Naked City
News briefs from Austin, the region, and beyond
Fri., Oct. 15, 2010

ACC Needs You
Austin Community College wants ideas from you – yes, all of you, not just folks at ACC – on how to improve student learning. Those ideas will be used in ACC's Quality Enhancement Plan, part of the Student Success Initiative currently under way at ACC. "QEP gives us the opportunity to really focus on ways to directly impact how we support our students," said Soon Merz, associate vice president for effectiveness and accountability, in a press release. "Someone out there has a great idea that will become the official QEP, and the college will get behind it for years to come." To participate, take the survey at www.austincc.edu/sacs/qep by midnight, Oct. 31; every submission will be entered in a prize drawing. – Lee Nichols
TCRP Sues St. David's
The Texas Civil Rights Project this week filed a lawsuit against St. David's Hospital and one of its doctors for allegedly failing to provide a woman with a rape kit exam after she said she was sexually assaulted. The woman, who has asked to remain anonymous, said she was afraid to report the attack out of fear of reprisal but that the hospital refused to administer the forensic exam because she had not already reported the assault to police. The law allows for a rape exam within 96 hours of a sexual assault regardless of whether the victim is ready to file charges, said TCRP Legal Director Wayne Krause in a press statement. "Forcing a sexual assault victim to choose between her safety and collecting evidence to catch the attacker is against the law," he added. In a written response, St.

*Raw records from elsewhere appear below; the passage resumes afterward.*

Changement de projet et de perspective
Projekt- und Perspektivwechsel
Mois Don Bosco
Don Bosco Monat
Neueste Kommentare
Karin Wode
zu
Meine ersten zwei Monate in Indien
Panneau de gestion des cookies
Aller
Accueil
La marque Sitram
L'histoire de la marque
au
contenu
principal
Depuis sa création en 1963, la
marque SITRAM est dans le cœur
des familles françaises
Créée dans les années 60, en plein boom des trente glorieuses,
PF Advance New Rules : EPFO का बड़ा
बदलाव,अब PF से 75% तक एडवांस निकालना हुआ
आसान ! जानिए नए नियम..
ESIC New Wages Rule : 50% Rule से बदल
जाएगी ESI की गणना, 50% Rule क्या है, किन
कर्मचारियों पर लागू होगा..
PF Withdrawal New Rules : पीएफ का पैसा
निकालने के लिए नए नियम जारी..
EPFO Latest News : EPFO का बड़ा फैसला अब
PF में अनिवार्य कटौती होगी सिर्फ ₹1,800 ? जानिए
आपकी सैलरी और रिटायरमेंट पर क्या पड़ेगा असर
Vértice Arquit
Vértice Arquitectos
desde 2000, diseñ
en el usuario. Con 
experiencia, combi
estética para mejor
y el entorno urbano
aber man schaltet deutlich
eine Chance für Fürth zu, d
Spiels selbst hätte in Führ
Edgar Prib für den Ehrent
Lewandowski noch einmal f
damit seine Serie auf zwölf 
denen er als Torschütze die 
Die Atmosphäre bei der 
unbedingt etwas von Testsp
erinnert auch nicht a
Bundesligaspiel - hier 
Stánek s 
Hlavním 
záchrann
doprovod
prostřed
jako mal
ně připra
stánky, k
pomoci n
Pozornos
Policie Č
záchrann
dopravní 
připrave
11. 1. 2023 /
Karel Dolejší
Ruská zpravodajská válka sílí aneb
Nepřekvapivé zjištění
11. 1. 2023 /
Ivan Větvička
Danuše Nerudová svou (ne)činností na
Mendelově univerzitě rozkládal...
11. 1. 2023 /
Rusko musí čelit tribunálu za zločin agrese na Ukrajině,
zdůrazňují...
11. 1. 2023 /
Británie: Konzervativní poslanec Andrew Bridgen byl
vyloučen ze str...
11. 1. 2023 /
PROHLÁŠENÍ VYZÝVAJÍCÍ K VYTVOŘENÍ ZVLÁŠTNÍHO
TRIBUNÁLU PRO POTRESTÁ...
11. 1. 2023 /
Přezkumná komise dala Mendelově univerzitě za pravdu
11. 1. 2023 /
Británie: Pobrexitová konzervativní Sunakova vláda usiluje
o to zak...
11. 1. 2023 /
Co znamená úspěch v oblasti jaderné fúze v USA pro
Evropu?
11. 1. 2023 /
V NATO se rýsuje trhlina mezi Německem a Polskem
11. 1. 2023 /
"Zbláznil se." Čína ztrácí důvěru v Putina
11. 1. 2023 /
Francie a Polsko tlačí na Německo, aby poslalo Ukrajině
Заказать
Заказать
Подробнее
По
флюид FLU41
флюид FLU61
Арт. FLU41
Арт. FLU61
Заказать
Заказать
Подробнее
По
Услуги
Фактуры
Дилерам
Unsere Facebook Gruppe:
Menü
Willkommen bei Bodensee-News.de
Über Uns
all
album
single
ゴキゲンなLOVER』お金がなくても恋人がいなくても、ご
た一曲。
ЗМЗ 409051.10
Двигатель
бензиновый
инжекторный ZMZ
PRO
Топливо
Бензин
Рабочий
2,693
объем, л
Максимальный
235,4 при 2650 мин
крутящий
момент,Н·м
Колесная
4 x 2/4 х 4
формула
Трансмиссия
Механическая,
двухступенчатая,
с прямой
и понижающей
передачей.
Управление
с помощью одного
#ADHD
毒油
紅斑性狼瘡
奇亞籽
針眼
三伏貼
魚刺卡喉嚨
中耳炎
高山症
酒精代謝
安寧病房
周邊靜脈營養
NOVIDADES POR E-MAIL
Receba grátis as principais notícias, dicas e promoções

David's CEO C. David Huffstutler told KEYE TV that he is "confident that the physicians and staff" at the hospital "followed the appropriate procedures" and are "fully compliant with all state regulations." Torie Camp, deputy director of the Texas Association Against Sexual Assault – which helped pass the rape-kit-collection law – said she was "saddened" to learn that a sexual assault victim was "not provided this critical right granted by Texas law. ... When a survivor is courageous enough to speak up, we need to do everything we can to help." – Jordan Smith
Supremes Hear Texas Inmate's Case
The U.S. Supreme Court on Oct. 13 heard arguments in an appeal brought by Texas death row inmate Hank Skinner, sentenced to die for the triple murder in 1993 of his girlfriend, Twila Busby, and her two grown sons. At issue is whether Skinner can bring a federal civil rights suit to gain access to test, at his own expense, biological evidence never before tested – including a vaginal swab and fingernail clippings taken from Busby, two knives found at the crime scene, a bloody towel, and a bloody, sweat-stained jacket. Skinner has long said he is innocent, insisting he was knocked out at the time on booze and codeine. He's been trying to access the untested evidence since 2000 but has been rebuffed by the courts, which have ruled in part that because his defense attorney didn't ask that the evidence be tested, Skinner cannot now say it wasn't his fault that testing was never done. Skinner has also asked that prosecutors voluntarily turn over the evidence, but those requests have been either ignored or denied, according to Skinner's attorney Rob Owen, head of the UT School of Law's Capital Punishment Clinic. District Attorney Lynn Switzer argued that while DNA is now regarded as a powerful tool able to "incriminate and convict" or to "acquit or exonerate," the state nevertheless has an important interest in preserving the "finality of valid convictions" and avoiding costs associated with "successive, meritless challenges to convictions and sentences." Skinner argues that, though he's not asking the court to address the validity of his conviction or sentence, the state's refusal to allow evidence testing violates due process and creates a civil rights action. – J.S.